Since summer is officially here, you may have heard the famous phrase - Sell in May and Go Away. Every summer around now, you may have also come across another popular seasonality trend - summer doldrums.
The summer doldrums refer to the period from July to Labor Day when the stock market is more volatile because investors go on vacation. As volume dries up during the summer months, the lower-than-normal liquidity in the marketplace can also lead to a high degree of market volatility.
The question then becomes - is summer doldrums a reality, or is this perception?
It may not matter to many investors in today's digital age, where financial markets are globally interconnected. Investors can trade electronically from almost anywhere in the world, including from their respective summer homes. Although summer doldrums may be more perception than reality, it still plays an important psychological role in today's stock market.

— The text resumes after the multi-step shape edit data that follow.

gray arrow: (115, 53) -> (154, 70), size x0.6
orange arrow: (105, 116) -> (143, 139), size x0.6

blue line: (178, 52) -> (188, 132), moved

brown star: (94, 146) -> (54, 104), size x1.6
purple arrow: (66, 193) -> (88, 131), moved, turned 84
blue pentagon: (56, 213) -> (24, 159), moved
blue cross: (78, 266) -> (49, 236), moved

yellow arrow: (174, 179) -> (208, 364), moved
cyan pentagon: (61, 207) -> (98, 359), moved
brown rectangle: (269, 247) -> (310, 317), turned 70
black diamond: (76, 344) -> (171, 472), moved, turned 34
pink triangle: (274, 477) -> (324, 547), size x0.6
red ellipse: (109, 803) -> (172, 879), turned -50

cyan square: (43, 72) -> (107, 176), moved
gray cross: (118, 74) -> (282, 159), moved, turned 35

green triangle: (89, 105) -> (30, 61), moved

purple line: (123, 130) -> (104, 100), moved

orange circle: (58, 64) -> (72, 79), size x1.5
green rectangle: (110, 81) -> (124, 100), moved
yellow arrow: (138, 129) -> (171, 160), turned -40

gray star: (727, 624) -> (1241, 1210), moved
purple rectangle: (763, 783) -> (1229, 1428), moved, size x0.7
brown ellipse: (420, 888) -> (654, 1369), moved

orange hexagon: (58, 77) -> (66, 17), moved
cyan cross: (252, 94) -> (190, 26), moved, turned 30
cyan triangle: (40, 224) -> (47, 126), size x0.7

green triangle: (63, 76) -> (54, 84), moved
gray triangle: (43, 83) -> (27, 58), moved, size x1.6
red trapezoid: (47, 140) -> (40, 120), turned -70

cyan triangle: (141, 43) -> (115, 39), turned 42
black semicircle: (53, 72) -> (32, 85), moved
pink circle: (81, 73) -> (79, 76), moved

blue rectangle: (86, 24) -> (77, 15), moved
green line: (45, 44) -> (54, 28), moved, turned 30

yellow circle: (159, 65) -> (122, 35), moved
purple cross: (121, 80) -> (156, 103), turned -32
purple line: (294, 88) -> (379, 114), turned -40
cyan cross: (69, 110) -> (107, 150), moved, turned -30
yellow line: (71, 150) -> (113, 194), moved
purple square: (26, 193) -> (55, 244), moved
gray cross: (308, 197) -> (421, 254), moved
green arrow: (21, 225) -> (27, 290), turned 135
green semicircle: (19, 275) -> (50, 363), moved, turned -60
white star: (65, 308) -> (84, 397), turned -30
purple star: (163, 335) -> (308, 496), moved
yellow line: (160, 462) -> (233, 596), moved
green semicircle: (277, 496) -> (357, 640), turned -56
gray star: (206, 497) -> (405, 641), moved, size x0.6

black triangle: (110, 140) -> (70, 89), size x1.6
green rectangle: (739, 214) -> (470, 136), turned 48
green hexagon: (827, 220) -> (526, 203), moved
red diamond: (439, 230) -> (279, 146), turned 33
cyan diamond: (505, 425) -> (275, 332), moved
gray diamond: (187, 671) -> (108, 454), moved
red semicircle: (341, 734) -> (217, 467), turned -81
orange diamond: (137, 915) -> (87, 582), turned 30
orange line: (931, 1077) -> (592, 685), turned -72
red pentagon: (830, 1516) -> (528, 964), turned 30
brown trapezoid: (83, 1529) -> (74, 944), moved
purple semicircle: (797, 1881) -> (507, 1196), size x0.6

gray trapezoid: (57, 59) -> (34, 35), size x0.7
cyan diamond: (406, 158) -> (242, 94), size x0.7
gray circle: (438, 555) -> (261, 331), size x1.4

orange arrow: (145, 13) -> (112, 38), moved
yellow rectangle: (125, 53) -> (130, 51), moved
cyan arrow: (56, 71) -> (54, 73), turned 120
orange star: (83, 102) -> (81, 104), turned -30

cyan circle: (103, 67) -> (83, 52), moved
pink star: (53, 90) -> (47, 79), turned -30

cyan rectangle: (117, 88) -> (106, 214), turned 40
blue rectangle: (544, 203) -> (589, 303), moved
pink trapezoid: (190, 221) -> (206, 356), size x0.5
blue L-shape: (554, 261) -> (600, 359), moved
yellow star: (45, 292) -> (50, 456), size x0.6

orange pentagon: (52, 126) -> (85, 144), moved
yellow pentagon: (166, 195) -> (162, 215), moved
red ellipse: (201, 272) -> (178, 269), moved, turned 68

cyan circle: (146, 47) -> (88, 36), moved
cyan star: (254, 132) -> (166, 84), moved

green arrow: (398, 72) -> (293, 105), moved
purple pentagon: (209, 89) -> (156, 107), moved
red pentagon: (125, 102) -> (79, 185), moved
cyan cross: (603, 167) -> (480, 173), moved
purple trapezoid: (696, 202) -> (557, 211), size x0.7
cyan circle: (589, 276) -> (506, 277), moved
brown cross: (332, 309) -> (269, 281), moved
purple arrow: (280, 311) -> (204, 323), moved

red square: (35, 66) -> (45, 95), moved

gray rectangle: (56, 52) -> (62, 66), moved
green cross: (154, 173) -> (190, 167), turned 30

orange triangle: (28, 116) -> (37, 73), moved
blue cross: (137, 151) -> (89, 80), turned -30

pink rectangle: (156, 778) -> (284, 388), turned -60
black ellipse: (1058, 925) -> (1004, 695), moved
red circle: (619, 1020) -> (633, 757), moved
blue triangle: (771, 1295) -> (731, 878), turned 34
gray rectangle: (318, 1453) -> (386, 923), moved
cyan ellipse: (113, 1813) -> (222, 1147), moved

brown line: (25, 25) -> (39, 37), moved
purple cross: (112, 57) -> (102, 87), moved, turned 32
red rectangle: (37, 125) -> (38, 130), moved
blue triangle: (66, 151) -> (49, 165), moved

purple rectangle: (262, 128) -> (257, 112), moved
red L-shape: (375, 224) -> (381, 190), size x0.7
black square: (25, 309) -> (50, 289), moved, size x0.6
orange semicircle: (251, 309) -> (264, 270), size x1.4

The onset of low liquidity and high volatility during the summer can either be a blessing or a curse. It is a blessing when the lack of liquidity can ignite explosive rallies, forcing money managers and professional traders to chase returns. It can also be a curse when the lack of liquidity during the summer may also lead markets to grind lower, triggering stop-loss executions and short selling.
It is debatable as to the significance of the summer doldrums. Many consider this an exercise in futility, especially if you are a long-term investor and not a trader. Nonetheless, from a technical perspective, we recommend investors and traders respect the primary trends as these dominant trends will likely prevail over the near-term fluctuations and swings that may occur during the long, lazy, hazy, crazy days of summer.